The neem tree (Azadirachta indica) is regarded as one of mother nature's gift to the world. In India , it is commonly found in house compounds in both villages and cities. Green twigs are used as toothbrushes to combat teeth decay. Its extracts have a powerful pesticidal activity and are used by both households and farmers to control a wide variety of pests (insects, fungi, bacteria, viruses, nematodes, rodents etc.). These extracts have considerable antiseptic affects and are used as a skin care agent in soaps and shampoos. The leaves are often mixed with rice and consumed as a cure all and prophylactic against bacterial and helminthic infections. Neem leaf pastes are used to repair scarred skins arising from the effects of chicken pox. Not surprisingly, many believe that the neem tree itself can ward off demons.

The pesticidal and medicinal properties of extracts from the neem tree have been exploited for at least the last 2500 years. Sanskrit texts dating back to the sixth century BC, document the microbicidal and prophylactic effects of neem extracts. Charaka in the 6th Century BC recommended the oral consumption of neem extracts to ward off pimples, leprosy and edema. Sushruta in the 5th century BC recommended the use of neem-leaf smoke for fumigation and maintenance of general hygiene. He also recommended it as a "krimihara", an agent effective against insects, grubs and maggots and detailed the ability of neem leaves to cure gangrenous and otherwise difficult to cure wounds.

The neem tree appears to be a biochemical factory producing a mixture of over 135 biologically active compounds. As a pestticide, the oil from neem seeds are believed to break the life cycle of pests and deters them from feeding and/or hatching. Studies have shown that active compounds iin the oil inhibited the secretion of hormones into the blood inhibting the moulting and reproductive function in insects.

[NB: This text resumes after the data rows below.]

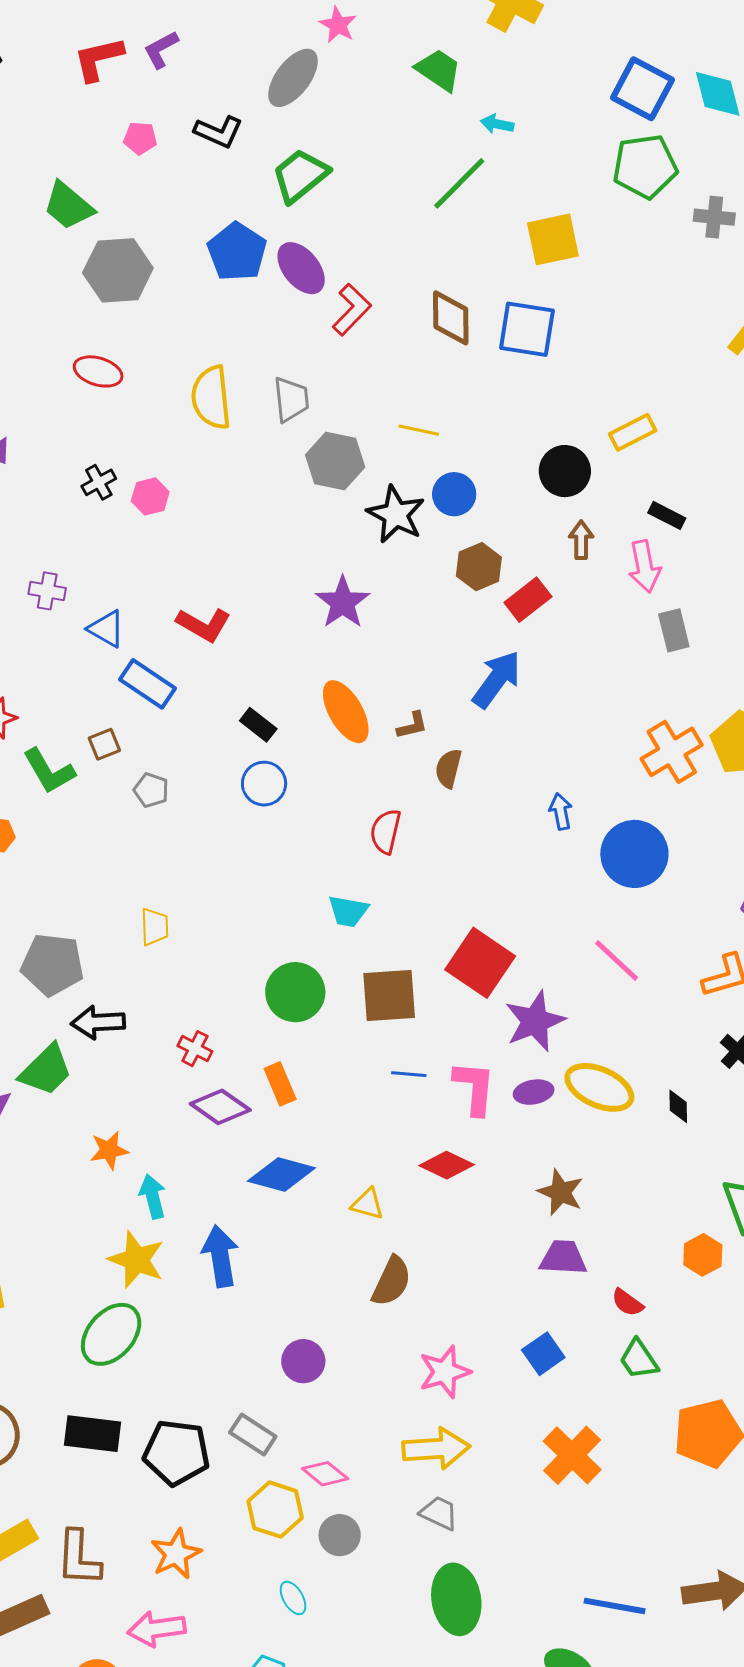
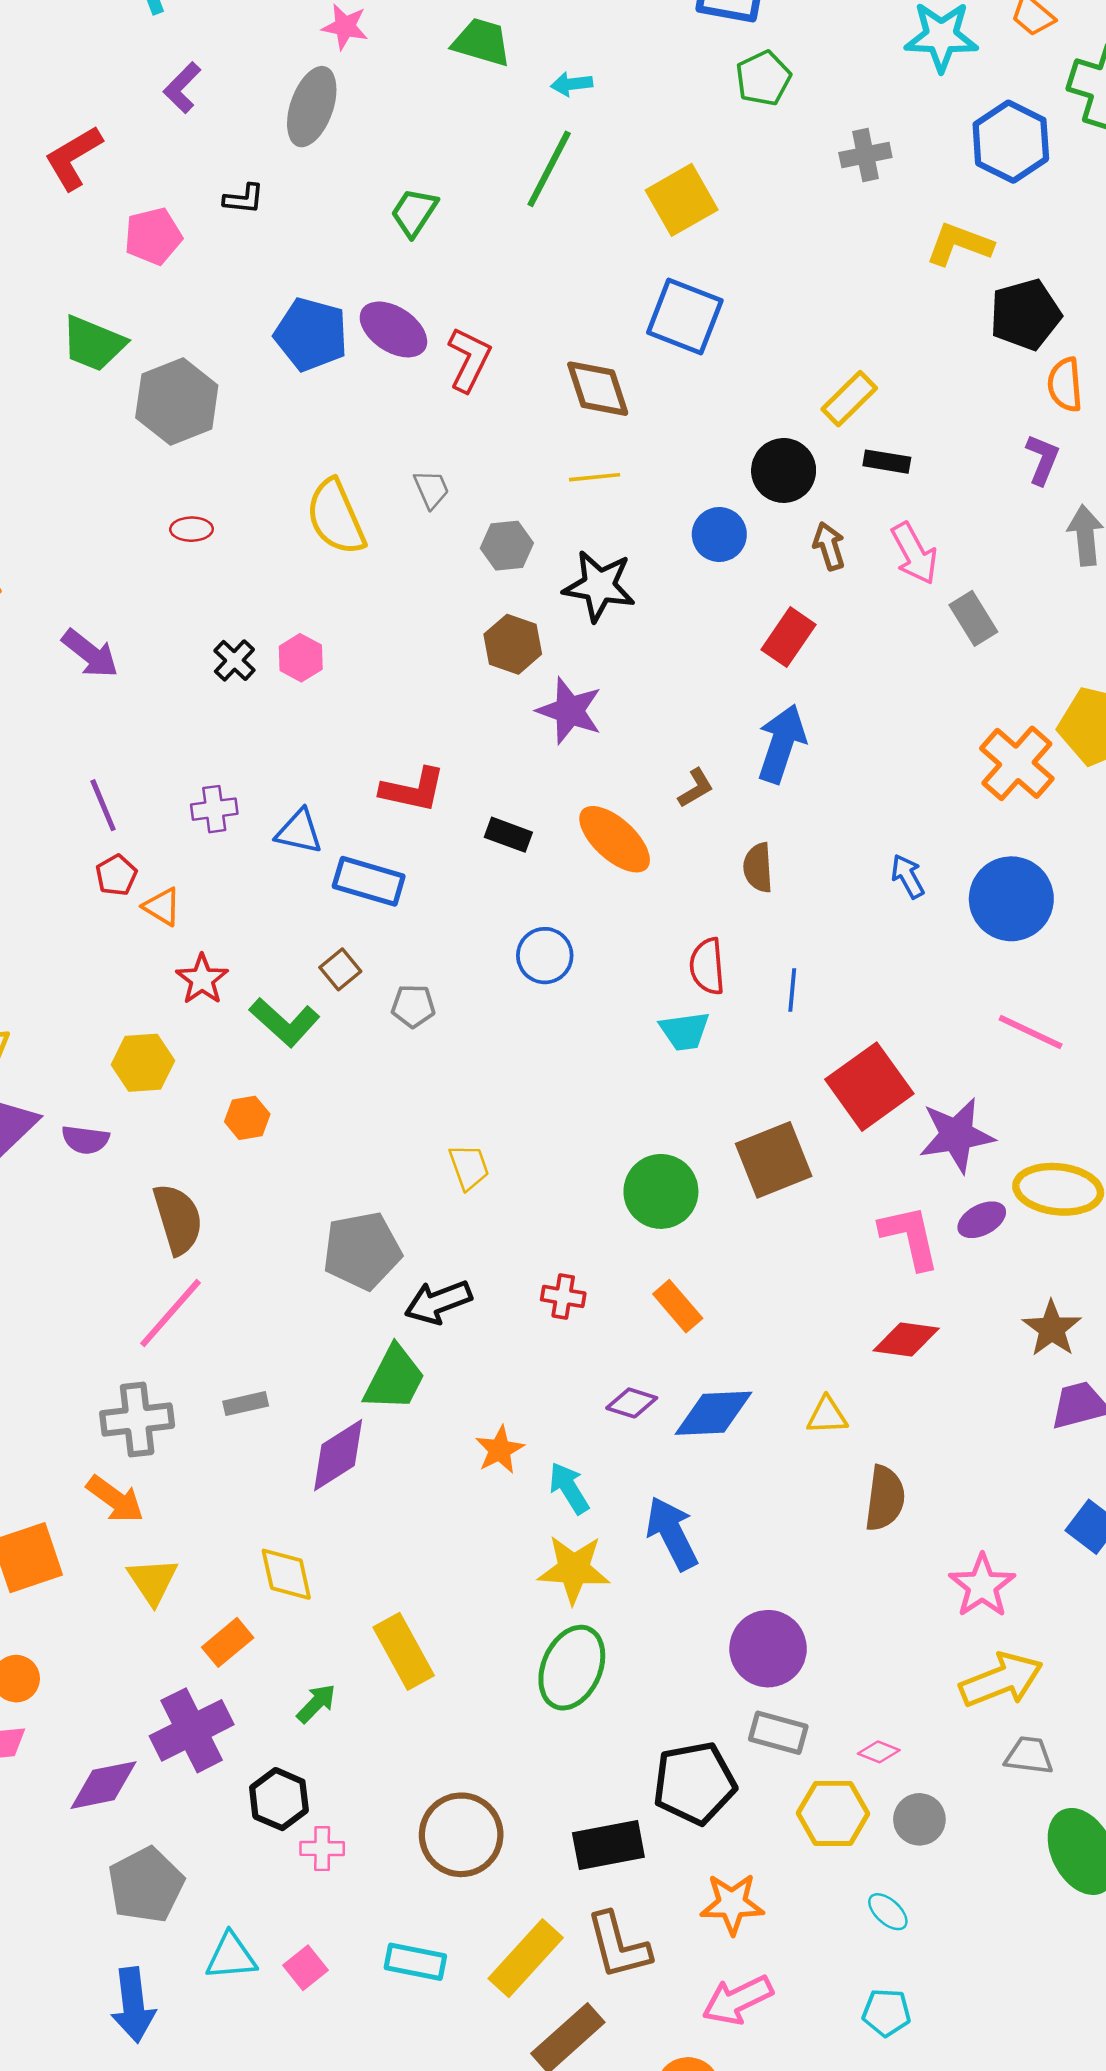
purple L-shape: (161, 50) -> (182, 88), moved
black L-shape: (219, 132) -> (244, 199), size x0.7
pink pentagon: (140, 138) -> (153, 236), size x1.4
green pentagon: (645, 166) -> (763, 78), size x0.7
green trapezoid: (300, 176) -> (414, 212), moved, size x0.7
gray cross: (714, 217) -> (865, 155), moved
brown diamond: (451, 318) -> (598, 389), moved
blue square: (527, 329) -> (685, 317), turned 30
red ellipse: (98, 371) -> (192, 529), size x0.7
gray trapezoid: (291, 399) -> (431, 489), size x0.7
gray hexagon: (335, 461) -> (507, 546), size x0.7
blue circle: (454, 494) -> (719, 534), moved
black rectangle: (667, 515) -> (887, 462), moved
brown hexagon: (479, 567) -> (513, 644), moved
black rectangle: (258, 725) -> (508, 835), moved
brown L-shape: (412, 725) -> (696, 788), moved
cyan trapezoid: (348, 911) -> (685, 1031), moved
red square: (480, 963) -> (869, 1087), turned 38
purple star: (535, 1021) -> (956, 1135), turned 30
blue line: (409, 1074) -> (792, 990), moved, turned -72
purple diamond: (220, 1107) -> (632, 1403), moved, size x0.7
brown star: (561, 1192) -> (1052, 1329), turned 30
purple circle: (303, 1361) -> (768, 1649), moved, size x1.4
black rectangle: (93, 1434) -> (608, 1845), moved
pink diamond: (325, 1474) -> (879, 1752), size x0.7
orange star: (176, 1554) -> (732, 1904), turned -30

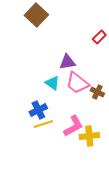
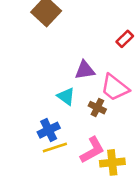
pink trapezoid: (77, 83) -> (115, 88), moved
brown cross: (97, 92) -> (97, 108), moved

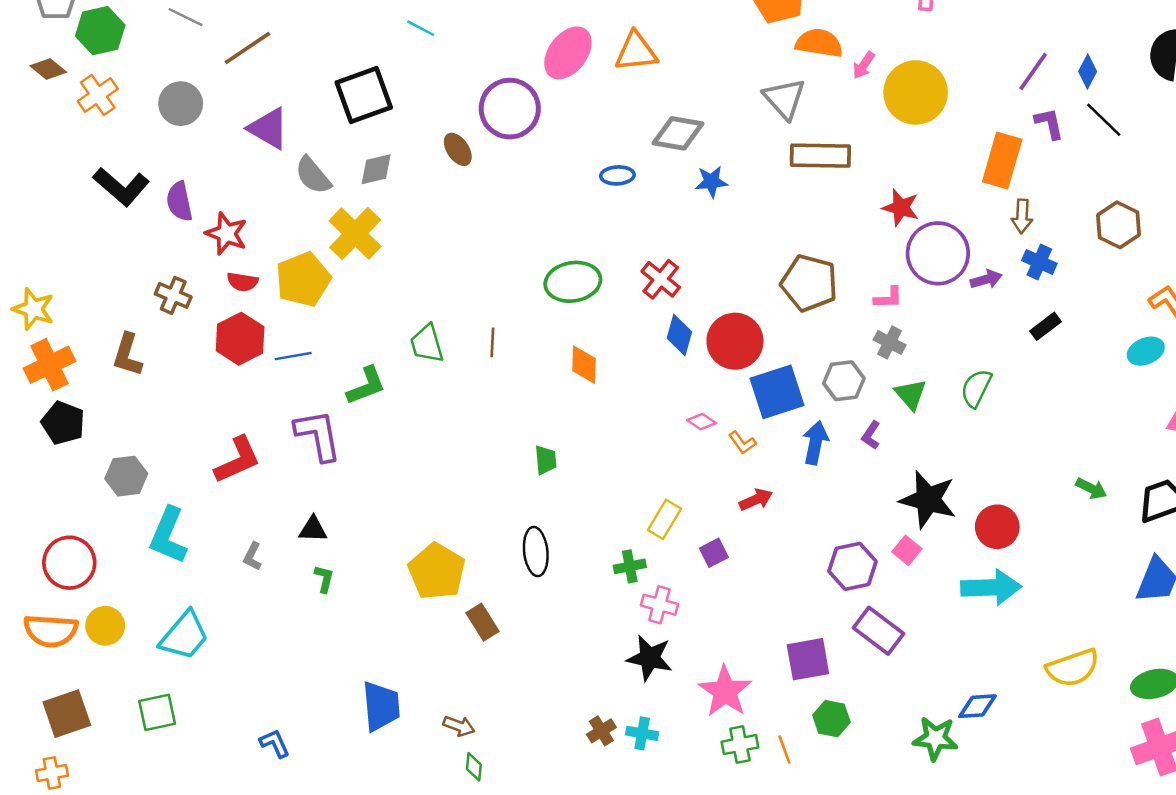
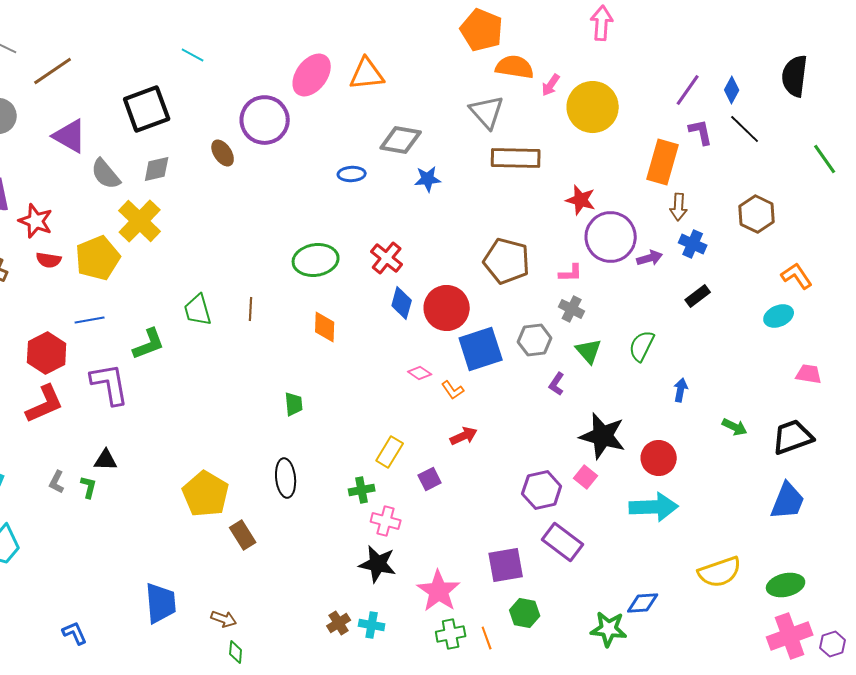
red hexagon: (240, 339) -> (47, 353), moved
blue arrow: (815, 443) -> (681, 390), moved, size x0.7
green L-shape: (324, 579) -> (89, 487), moved

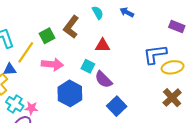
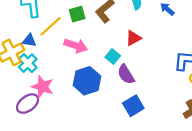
red triangle: (103, 45) -> (133, 38), turned -42
cyan cross: (15, 104) -> (28, 63), moved
pink star: (31, 108) -> (43, 87), size x1.5

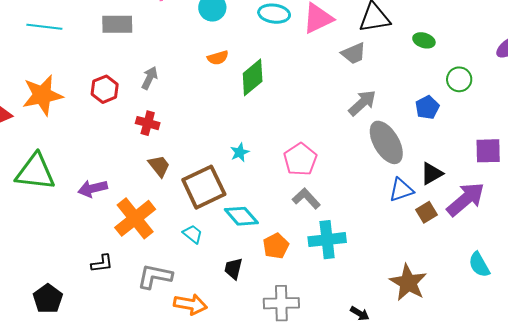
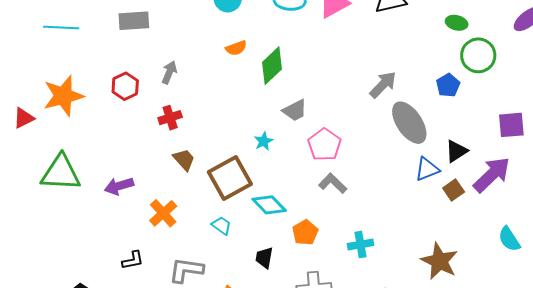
green ellipse: (424, 40) -> (457, 23), moved
gray trapezoid: (354, 53) -> (295, 110), moved
green circle: (459, 79) -> (478, 55), size x1.4
red cross: (148, 123) -> (170, 118), turned -30
orange cross: (135, 218) -> (163, 213), size x0.7
cyan cross: (327, 240) -> (360, 244), moved, size x0.7

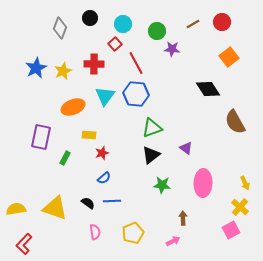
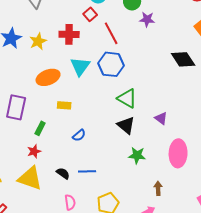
green triangle: (152, 128) -> (127, 98), turned 50
red star: (102, 153) -> (34, 151), moved
black triangle: (151, 155) -> (126, 125), turned -42
blue semicircle: (104, 178) -> (79, 135), moved

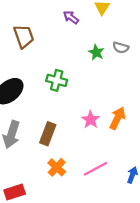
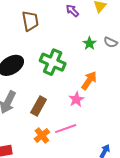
green cross: (57, 80) -> (53, 62), size x1.4
orange arrow: (117, 118) -> (89, 80), moved
pink line: (96, 169) -> (66, 129), moved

Neem oil is known to be active on over 400 insect pests. It has for example been found to be effective against fleas, head lice, ticks, termites, plague locusts, mosquitoes and sheep blow flies. It is believed to be particularly active against chewing and sucking insects such as caterpillars and beetle larvae.

Neem extracts have also been shown to be effective against nematode pests. Neem cake, the by product from neem seed processing appears to be effective on nematodes, snails and certain fungi. The neem tree and its extracts surprisingly appear to be benign to bees and other nectar feeding insects. Seed extracts are not known to have any toxic effect on plants, mammals and birds and in fact in studies by the US EPA, no LD-50 could be established even at high doses.

These remarkable properties have attracted considerable interest from both researchers and pharmaceutical companies. This renewed interest in neem created no more than amusement in India where the beneficial properties of neem have been known for countless generations. This mood however has recently changed with Grace Horticultural Products, a unit of Grace Speciality Chemicals (USA) acquiring the patent and trademark rights to produce and sell insecticidal neem extracts. Their product, Margosan-O Concentrate, is protected under US patent No. 5124349.

In 1995, a group led by Mr. Jeremy Rifkin, president of the Foundation of Economic Trends in the US, Dr. Vandana Shiva of the Research Foundation for Science Technology and Natural Resource Policy and Professor, Nanjundaswamy of the Karnataka Rajya Ryot Sangha in India contested the decision of the US Patent and Trademark Office. They claim that the neem product has long been used as a pesticide in India and is not a new invention as claimed under the patent. They claim that Grace's patent does not satisfy the criterion that the invention must not be obvious to one of ordinary skill in the art. They assert that the Grace process only slightly differs from that used by farmers in India.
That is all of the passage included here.